Python Forum
counting characters in an object - Printable Version

+- Python Forum (https://python-forum.io)
+-- Forum: Python Coding (https://python-forum.io/forum-7.html)
+--- Forum: General Coding Help (https://python-forum.io/forum-8.html)
+--- Thread: counting characters in an object (/thread-27242.html)

Pages: 1 2


counting characters in an object - Skaperen - May-31-2020

i have a string (str,bytes,bytearray) and an object with one or more characters (str,bytes,bytearray,set,frozenset,list,tuple). the beginning of the string has some number of characters that would get a True result if the in operator is used with that object while stepping through the string until it reaches a character that would get False. as this is hard to explain, here is some code:
def runlen(s,o):
    for n in range(len(s)):
        if s[n] in o:
            continue
        return n
what i would like to know is if there is a way to call something to do that loop internally so it would run faster. maybe re can do this, somehow. once i have the position n, i will be using s[:n] though not s[n:]. so, something that just gives me the prefix would do the job.


RE: counting characters in an object - bowlofred - May-31-2020

Yes, you could do a regex. If your string were supercalifragilistic and your set of OK characters were lrepscau, then the first failure should be the "i" in position number 8.

>>> import re
>>> s = "supercalifragilistic"
>>> chars = "lrepscau"
>>> re.match(fr"[{chars}]*", s)
<_sre.SRE_Match object; span=(0, 8), match='supercal'>
It matched from (0, 8), so position #8 did not match. Or you could do the inverse character class and find the first match:

>>> re.search(fr"[^{chars}]", s)
<_sre.SRE_Match object; span=(8, 9), match='i'>
You can ask for the span() of any successful match.

>>> re.search(fr"[^{chars}]", s).span()
(8, 9)



RE: counting characters in an object - Skaperen - May-31-2020

can you code it like a function replacing the one i posted (e.g. with no literals)?


RE: counting characters in an object - bowlofred - May-31-2020

There are no literals. I just used "chars" in place of your "o".

You'd need to add in some conditional to handle the cases when the match doesn't succeed, and you might need to convert your object with characters to a string. But after that, the match is good.

def runlen(s, o):
    return re.search(fr"[^{o}]", s).span()[0]



RE: counting characters in an object - Skaperen - May-31-2020

sometimes, the caller is working in bytes, or in bytearray, and passes those in. at least the same is not returned for this, since it is specifically int. there could be cases where the whole string is in the (class defined by the) object, which will often be a set (and may have ints instead of 1-bytes).
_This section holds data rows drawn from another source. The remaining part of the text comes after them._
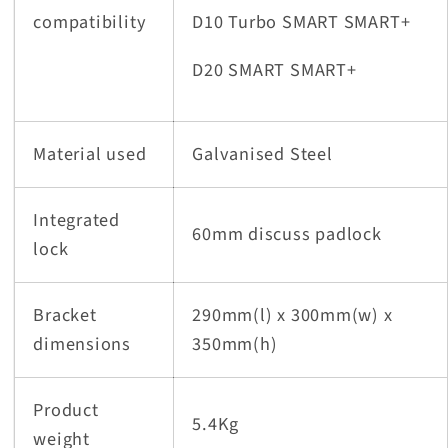
compatibility
D10 Turbo SMART SMART+
D20 SMART SMART+
Material used
Galvanised Steel
Integrated
60mm discuss padlock
lock
Bracket
290mm(l) x 300mm(w) x
dimensions
350mm(h)
Product
5.4Kg
weight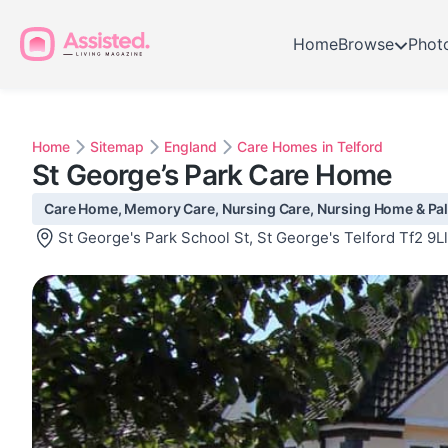
Home
Browse
Phot
Home
Sitemap
England
Care Homes in Telford
St George’s Park Care Home
Care Home, Memory Care, Nursing Care, Nursing Home & Palli
St George's Park School St, St George's Telford Tf2 9Ll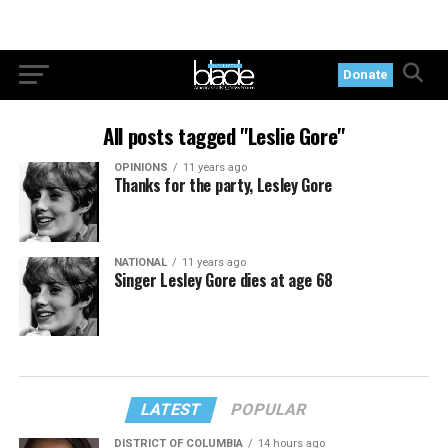
Donate
All posts tagged "Leslie Gore"
OPINIONS
11 years ago
Thanks for the party, Lesley Gore
NATIONAL
11 years ago
Singer Lesley Gore dies at age 68
LATEST
POPULAR
DISTRICT OF COLUMBIA
14 hours ago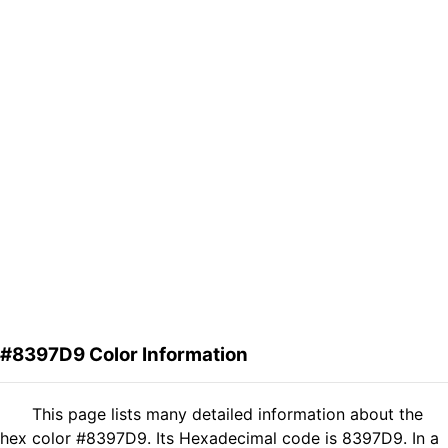
#8397D9 Color Information
This page lists many detailed information about the
hex color #8397D9. Its Hexadecimal code is 8397D9. In a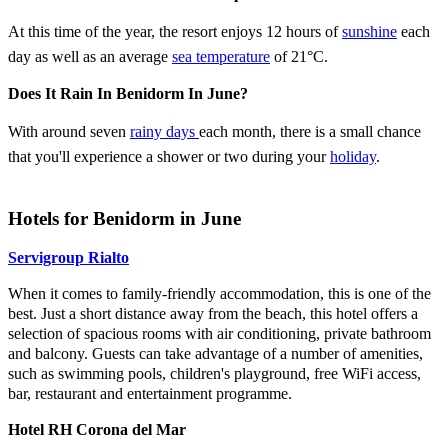
At this time of the year, the resort enjoys 12 hours of
sunshine
each
day as well as an average
sea temperature
of 21°C.
Does It Rain In Benidorm In June?
With around seven
rainy days
each month, there is a small chance
that you'll experience a shower or two during your
holiday
.
Hotels for Benidorm in June
Servigroup Rialto
When it comes to family-friendly accommodation, this is one of the
best. Just a short distance away from the beach, this hotel offers a
selection of spacious rooms with air conditioning, private bathroom
and balcony. Guests can take advantage of a number of amenities,
such as swimming pools, children's playground, free WiFi access,
bar, restaurant and entertainment programme.
Hotel RH Corona del Mar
RE: counting characters in an object - Gribouillis - Jun-01-2020

You can use the __contains__ dunder method
from itertools import takewhile
from more_itertools import ilen

def runlen(s, o):
    return ilen(takewhile(o.__contains__, s))
I don't know if it will run faster however.


RE: counting characters in an object - Skaperen - Jun-01-2020

tell me more about __contains__. is it checking multiple characters?

(May-31-2020, 03:30 AM)bowlofred Wrote: There are no literals. I just used "chars" in place of your "o".

but the literals leave me guessing what is what. use another variable name if you wish. just have the prototype after "def" with names for the string and the object a character can be "in", and use those variable names in the code.


RE: counting characters in an object - Gribouillis - Jun-02-2020

Skaperen Wrote:tell me more about __contains__. is it checking multiple characters?
There is not much to say about it. o.__contains__(x) has the same value as x in o.


RE: counting characters in an object - Skaperen - Jun-08-2020

why would anyone use __contains__ is in gives the same value?


RE: counting characters in an object - Gribouillis - Jun-08-2020

Because I can use o.__contains__ as a pointer to function, which I cannot do with the in keyword. For example I can write takewhile(o.__contains__, s)